> STORED DATA
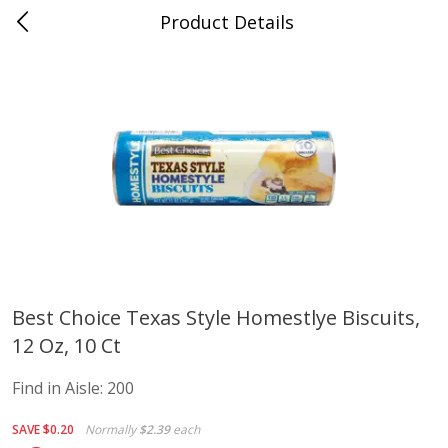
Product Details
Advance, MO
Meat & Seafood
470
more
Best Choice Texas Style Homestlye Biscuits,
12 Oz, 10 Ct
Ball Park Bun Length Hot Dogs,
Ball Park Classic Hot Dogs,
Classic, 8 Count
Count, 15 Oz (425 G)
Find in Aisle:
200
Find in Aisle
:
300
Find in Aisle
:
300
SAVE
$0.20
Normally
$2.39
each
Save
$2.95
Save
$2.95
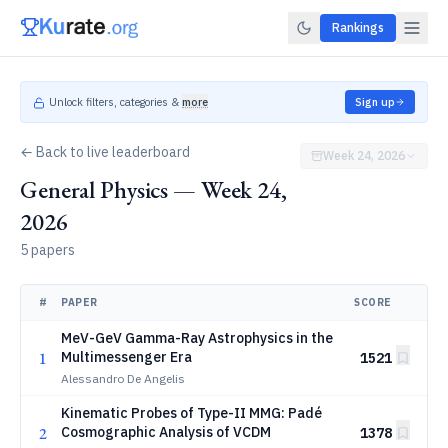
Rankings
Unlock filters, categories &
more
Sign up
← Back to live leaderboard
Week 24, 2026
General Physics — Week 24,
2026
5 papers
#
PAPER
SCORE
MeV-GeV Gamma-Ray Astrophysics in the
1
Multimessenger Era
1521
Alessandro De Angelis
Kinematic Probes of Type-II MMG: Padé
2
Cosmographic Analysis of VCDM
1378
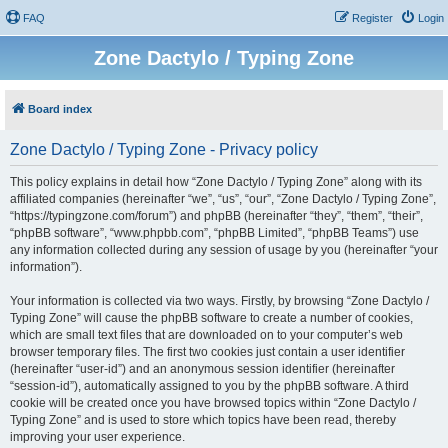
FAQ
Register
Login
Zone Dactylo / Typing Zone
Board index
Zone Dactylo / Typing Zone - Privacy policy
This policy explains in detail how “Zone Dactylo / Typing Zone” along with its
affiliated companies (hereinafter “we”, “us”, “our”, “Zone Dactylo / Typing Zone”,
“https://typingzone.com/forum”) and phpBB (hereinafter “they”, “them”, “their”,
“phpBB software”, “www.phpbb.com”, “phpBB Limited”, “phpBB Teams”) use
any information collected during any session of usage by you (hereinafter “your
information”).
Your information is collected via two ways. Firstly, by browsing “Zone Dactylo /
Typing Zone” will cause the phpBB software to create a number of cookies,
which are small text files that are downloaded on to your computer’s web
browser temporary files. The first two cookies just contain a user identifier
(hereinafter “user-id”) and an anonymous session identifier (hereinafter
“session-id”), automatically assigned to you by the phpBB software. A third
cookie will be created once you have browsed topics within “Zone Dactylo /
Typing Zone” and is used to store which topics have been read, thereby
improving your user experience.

* * *

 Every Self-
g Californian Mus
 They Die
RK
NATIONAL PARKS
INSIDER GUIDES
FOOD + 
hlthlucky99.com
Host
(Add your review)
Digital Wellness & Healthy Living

...

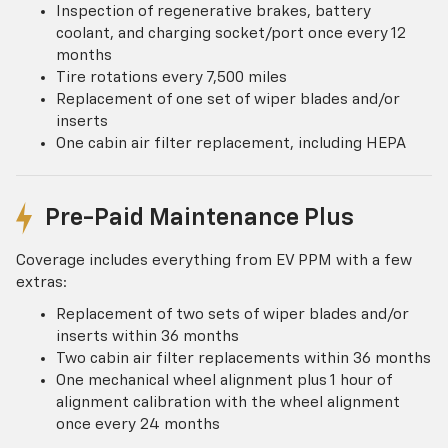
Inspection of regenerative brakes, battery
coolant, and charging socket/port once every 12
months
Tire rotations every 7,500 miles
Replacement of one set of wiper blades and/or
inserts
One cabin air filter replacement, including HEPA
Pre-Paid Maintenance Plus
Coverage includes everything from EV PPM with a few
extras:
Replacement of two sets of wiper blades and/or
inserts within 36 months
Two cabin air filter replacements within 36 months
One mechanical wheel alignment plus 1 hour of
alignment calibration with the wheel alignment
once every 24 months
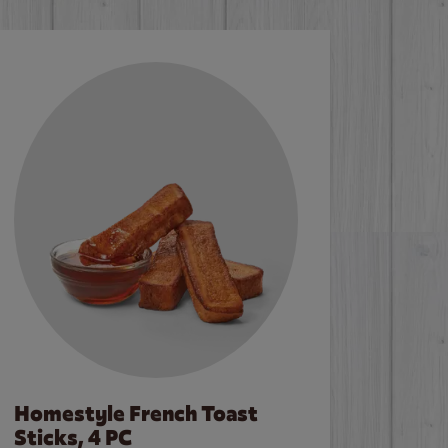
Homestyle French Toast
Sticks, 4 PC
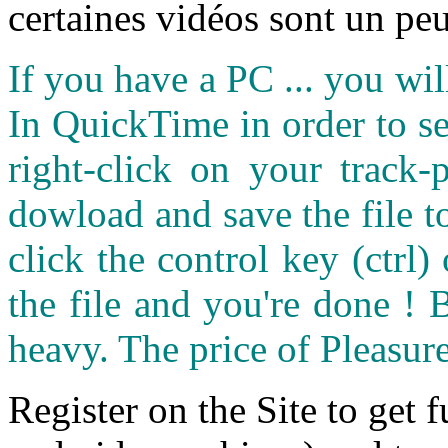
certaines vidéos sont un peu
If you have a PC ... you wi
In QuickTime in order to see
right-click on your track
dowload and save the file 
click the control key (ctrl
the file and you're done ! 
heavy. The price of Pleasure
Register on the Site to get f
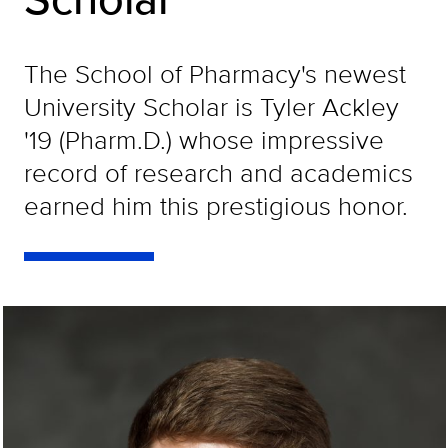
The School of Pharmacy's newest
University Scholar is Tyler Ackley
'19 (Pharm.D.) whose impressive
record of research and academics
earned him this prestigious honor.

> INSTRUCTIONS TO FOLLOW
Your answer should be the lines above, word for word, from the line with "If you have a PC ... you wi" through the line with "The School of Pharmacy's newest", minus the pictures.

> WRITTEN ANSWER
If you have a PC ... you wi
In QuickTime in order to see
right-click on your track
dowload and save the file 
click the control key (ctrl
the file and you're done ! 
heavy. The price of Pleasure
Register on the Site to get f
The School of Pharmacy's newest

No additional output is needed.